🤖 AI Summary
This work addresses the high computational overhead, substantial latency, and susceptibility to noise from weak models—termed anchor degradation—in existing large language model (LLM) ensemble methods. It introduces, for the first time, belief propagation on a bipartite factor graph to integrate multiple specialized LLMs at the semantic level through a structured message-passing protocol, eliminating the need for additional inference steps. A novel asymmetric damping mechanism is proposed to shield high-confidence model nodes, effectively mitigating anchor degradation. Evaluated on MMLU, MMLU-Pro, GPQA, and MedMCQA benchmarks, the method reduces token consumption by 97%, decreases API calls by up to 6×, and accelerates inference from minutes to milliseconds, significantly outperforming state-of-the-art multi-agent baselines.
📝 Abstract
The emergence of specialized, domain-tuned Large Language Models (LLMs) has demonstrated that smaller models can achieve expert-level performance in specific tasks, while struggling in out-of-domain settings. Current ensemble methods to combine their complementary expertise primarily rely on iterative re-prompting or cross-model refinement. These approaches suffer from high computational costs and latency because they require repeated LLM inference calls.
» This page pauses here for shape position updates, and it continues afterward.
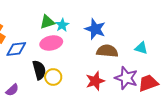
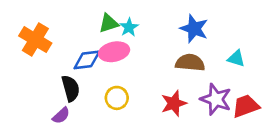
blue star: (95, 29) -> (194, 29), moved
blue diamond: (16, 49) -> (87, 60), moved
black semicircle: (39, 70) -> (71, 88), moved

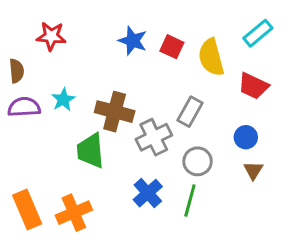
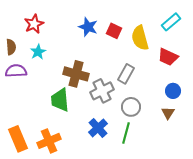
red star: (51, 36) -> (34, 24), turned -30
cyan star: (63, 100) -> (38, 52), moved
blue circle: (246, 137) -> (173, 91), moved

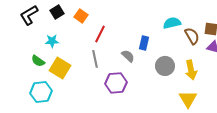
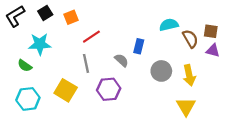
orange square: (81, 16) -> (71, 17), turned 32
red line: (100, 34) -> (91, 37), turned 30
cyan star: (52, 41) -> (40, 44), size x1.5
yellow square: (60, 68) -> (66, 90), moved

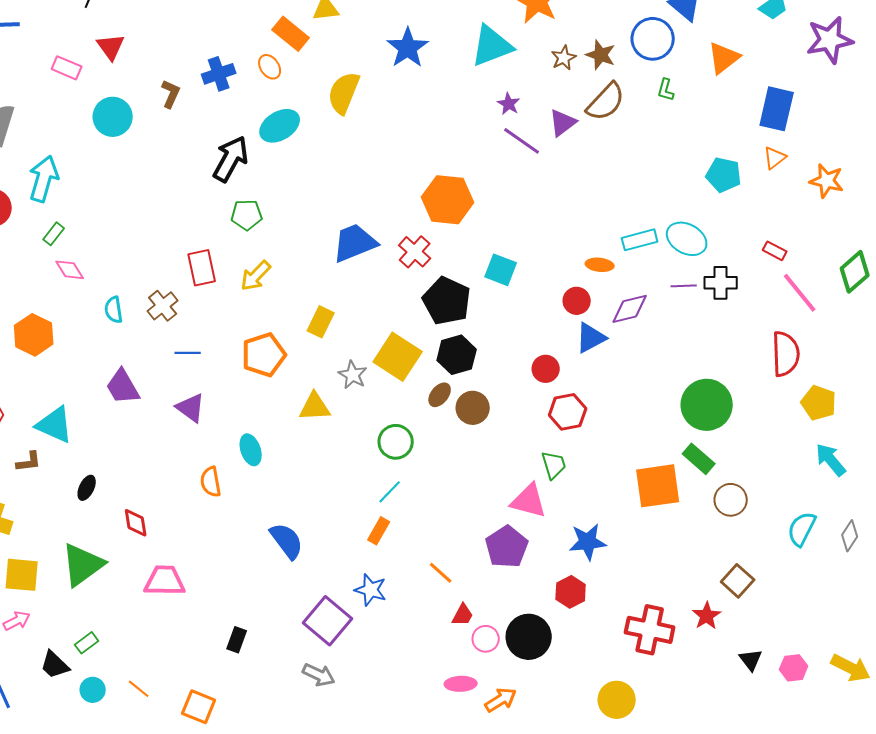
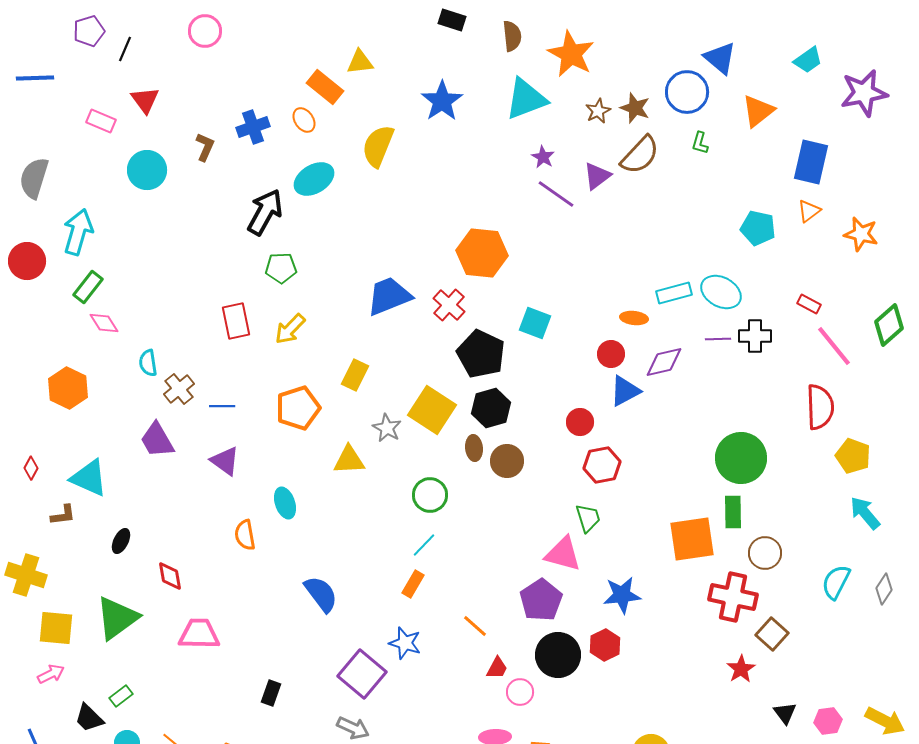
green rectangle: (54, 234) -> (88, 287), size x1.4
brown cross: (163, 306) -> (179, 389), moved
brown ellipse: (440, 395) -> (474, 448), turned -45
green rectangle: (699, 459) -> (733, 512), turned 48
red cross: (650, 630) -> (733, 597), moved
black circle: (529, 637) -> (558, 655), moved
Furthermore, naive aggregation often leads to anchor corruption, in which noise propagated from weaker models degrades the performance of the most accurate expert. To address these challenges, we propose a framework that integrates model predictions at the semantic layer using a bipartite factor graph. In this architecture, individual LLMs are represented as variable nodes, while a set of check nodes assess their consistency based on diverse epistemic criteria. We develop a message-passing protocol inspired by error-recovery systems to resolve disagreements iteratively. Furthermore, we introduce an asymmetric damping mechanism that protects high-reliability anchor nodes from being overridden by the ensemble majority. Unlike existing methods, our approach operates on output distributions and requires no additional LLM calls during the refinement phase. Evaluating on four benchmarks, including MMLU, MMLU-Pro, GPQA, and MedMCQA, our method demonstrates a 97% reduction in token usage and up to a 6X decrease in API calls, reducing inference time from several minutes to mere milliseconds while consistently outperforming leading multi-agent baselines. These results suggest that graph-based belief propagation is a robust, high-speed, and scalable alternative to the current multi-agent LLM systems. The full pipeline and code will be made public.